Machine learning in materials research: developments over the last decade and challenges for the future

Anubhav Jain
DOI: https://doi.org/10.26434/chemrxiv-2024-x6spt
2024-02-26
Abstract:The number of studies that apply machine learning (ML) to materials science has been growing at a rate of approximately 1.67 times per year over the past decade. In this review, I examine this growth in various contexts. First, I present an analysis of the most commonly used tools (software, databases, materials science methods, and ML methods) used within papers that apply ML to materials science.
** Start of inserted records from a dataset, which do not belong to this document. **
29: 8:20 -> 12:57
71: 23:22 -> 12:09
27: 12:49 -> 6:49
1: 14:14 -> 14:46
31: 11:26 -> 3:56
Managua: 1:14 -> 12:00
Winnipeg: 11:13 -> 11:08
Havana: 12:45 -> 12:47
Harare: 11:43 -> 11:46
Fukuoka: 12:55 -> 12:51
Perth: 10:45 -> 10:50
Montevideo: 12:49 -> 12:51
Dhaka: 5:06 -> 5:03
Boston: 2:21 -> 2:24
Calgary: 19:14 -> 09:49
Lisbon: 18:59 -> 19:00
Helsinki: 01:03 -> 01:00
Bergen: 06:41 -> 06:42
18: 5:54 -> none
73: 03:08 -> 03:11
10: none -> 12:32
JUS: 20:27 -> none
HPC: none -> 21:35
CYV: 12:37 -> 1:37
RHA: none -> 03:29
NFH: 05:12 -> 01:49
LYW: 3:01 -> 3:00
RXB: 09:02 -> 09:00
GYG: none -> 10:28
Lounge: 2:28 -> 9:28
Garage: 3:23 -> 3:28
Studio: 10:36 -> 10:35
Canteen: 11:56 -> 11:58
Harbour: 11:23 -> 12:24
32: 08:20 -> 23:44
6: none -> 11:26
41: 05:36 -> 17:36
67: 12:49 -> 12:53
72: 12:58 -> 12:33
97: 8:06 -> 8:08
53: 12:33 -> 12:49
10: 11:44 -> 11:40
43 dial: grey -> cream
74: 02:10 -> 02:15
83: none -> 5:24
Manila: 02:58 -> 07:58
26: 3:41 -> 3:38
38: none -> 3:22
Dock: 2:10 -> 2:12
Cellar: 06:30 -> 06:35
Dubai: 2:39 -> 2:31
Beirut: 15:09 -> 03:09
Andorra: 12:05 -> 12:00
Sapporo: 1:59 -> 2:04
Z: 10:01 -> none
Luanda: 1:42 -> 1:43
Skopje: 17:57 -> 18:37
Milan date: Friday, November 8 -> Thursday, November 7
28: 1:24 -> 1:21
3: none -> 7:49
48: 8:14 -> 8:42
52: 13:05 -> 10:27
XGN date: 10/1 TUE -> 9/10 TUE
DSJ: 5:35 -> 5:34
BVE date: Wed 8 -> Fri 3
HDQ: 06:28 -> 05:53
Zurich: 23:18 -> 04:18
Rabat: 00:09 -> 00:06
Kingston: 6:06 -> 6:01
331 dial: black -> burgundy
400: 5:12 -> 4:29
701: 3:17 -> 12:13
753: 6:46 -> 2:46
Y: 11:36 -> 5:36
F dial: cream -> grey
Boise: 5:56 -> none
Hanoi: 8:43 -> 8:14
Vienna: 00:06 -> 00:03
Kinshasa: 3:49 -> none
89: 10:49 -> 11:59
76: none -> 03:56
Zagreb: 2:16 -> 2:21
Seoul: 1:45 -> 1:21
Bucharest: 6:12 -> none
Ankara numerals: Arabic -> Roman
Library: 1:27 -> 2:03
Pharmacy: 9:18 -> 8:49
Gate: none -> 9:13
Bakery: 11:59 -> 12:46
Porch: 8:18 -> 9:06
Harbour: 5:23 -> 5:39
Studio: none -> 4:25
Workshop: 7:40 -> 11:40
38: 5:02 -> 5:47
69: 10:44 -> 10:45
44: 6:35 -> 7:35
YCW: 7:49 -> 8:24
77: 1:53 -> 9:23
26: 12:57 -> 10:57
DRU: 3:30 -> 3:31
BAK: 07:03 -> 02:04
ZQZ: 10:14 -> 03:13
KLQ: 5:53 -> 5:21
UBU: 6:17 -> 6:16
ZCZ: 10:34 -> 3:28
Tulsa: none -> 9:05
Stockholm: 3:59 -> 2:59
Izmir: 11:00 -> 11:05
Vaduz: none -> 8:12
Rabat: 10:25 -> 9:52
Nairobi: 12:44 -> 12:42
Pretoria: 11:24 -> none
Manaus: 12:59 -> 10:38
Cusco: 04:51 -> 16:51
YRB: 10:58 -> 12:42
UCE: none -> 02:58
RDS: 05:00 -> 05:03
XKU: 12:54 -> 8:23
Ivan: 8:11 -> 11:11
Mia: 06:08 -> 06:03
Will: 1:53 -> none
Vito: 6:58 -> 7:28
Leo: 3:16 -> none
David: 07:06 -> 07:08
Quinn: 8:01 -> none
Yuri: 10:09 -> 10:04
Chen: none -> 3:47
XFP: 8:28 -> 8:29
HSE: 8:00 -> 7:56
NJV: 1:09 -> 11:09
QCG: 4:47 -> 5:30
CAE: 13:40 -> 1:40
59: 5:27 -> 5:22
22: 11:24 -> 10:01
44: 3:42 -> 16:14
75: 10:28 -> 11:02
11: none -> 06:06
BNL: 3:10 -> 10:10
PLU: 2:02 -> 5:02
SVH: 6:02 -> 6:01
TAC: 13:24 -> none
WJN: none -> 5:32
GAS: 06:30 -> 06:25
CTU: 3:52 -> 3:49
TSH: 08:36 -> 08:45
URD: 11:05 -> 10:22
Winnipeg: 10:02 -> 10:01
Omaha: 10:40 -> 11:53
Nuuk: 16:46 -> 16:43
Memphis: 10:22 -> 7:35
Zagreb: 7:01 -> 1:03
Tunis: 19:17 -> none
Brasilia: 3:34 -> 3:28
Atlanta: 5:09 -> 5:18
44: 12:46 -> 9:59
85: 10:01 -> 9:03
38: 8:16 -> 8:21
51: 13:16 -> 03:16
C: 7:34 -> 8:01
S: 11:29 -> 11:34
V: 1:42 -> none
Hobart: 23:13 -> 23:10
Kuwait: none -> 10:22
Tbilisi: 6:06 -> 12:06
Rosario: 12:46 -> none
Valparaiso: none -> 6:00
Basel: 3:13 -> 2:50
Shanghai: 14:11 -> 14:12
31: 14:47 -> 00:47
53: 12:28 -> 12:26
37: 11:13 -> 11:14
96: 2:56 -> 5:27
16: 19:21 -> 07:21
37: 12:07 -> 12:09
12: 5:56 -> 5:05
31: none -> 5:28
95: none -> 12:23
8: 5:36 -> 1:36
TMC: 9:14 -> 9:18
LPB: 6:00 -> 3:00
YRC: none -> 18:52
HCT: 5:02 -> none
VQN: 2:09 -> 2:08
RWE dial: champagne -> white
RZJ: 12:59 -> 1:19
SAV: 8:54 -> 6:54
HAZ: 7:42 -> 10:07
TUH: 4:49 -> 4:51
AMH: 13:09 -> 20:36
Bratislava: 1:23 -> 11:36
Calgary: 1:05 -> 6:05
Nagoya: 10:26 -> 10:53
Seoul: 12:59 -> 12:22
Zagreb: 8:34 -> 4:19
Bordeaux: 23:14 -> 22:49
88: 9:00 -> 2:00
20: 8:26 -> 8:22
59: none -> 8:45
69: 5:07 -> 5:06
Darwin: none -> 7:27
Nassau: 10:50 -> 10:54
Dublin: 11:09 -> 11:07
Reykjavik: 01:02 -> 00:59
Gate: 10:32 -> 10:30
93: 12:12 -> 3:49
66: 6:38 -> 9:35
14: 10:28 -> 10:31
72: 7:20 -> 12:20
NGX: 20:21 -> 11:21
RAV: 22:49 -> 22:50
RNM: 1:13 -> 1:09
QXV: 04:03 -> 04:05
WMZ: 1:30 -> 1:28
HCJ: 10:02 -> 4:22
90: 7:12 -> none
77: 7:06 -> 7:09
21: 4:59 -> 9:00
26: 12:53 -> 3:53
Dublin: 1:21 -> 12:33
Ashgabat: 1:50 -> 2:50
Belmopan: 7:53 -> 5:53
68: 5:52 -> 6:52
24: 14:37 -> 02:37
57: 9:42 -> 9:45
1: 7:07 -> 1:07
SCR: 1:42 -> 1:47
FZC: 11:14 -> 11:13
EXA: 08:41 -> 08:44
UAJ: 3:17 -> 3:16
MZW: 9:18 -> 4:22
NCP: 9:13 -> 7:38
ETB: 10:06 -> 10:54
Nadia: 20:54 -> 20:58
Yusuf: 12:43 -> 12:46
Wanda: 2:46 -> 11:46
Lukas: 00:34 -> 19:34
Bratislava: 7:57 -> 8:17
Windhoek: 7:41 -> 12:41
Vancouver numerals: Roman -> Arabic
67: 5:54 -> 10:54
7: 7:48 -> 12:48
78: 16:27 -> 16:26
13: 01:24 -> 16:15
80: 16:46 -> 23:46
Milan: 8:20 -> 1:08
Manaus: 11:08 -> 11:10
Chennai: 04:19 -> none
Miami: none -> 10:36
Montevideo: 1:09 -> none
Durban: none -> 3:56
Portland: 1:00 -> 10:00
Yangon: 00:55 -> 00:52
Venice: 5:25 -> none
The analysis demonstrates that despite the growth of deep learning techniques, the use of classical machine learning is still dominant as a whole. It also demonstrates how new research can effectively build upon past research, particular in the domain of ML models trained on density functional theory calculation data. Next, I present the progression of best scores as a function of time on the matbench materials science benchmark for formation enthalpy prediction. In particular, a dramatic improvement of 7 times reduction in error is obtained when progressing from feature-based methods that use conventional ML (random forest, support vector regression, etc.) to the use of graph neural network techniques. Finally, I provide views on future challenges and opportunities, focusing on data size and complexity, extrapolation, interpretation, access, and relevance.
Chemistry
What problem does this paper attempt to address?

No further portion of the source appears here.